Transcribed page contents:
........

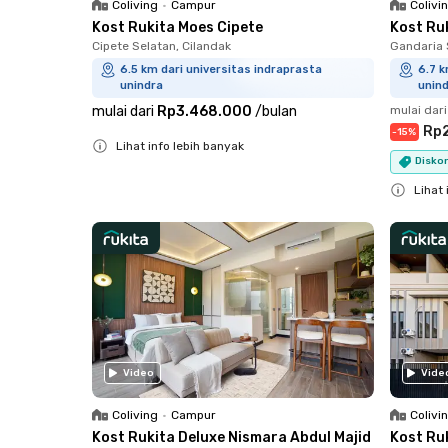
Coliving
•
Campur
Colivi
Kost Rukita Moes Cipete
Kost Ru
Cipete Selatan, Cilandak
Gandaria 
6.5 km dari universitas indraprasta
6.7 k
unindra
unin
mulai dari
Rp3.468.000
/
bulan
mulai dari
Rp
-
15
%
Lihat info lebih banyak
Disko
Close
Lihat 
Close
Video
Vide
Coliving
•
Campur
Colivi
Kost Rukita Deluxe Nismara Abdul Majid
Kost Ru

........

- [Problem details]
Wherever the word "Kost" turns up in the records above, copy the line that holds it.

- [Problem solution]
Kost Rukita Moes Cipete
Kost Ru
Kost Rukita Deluxe Nismara Abdul Majid
Kost Ru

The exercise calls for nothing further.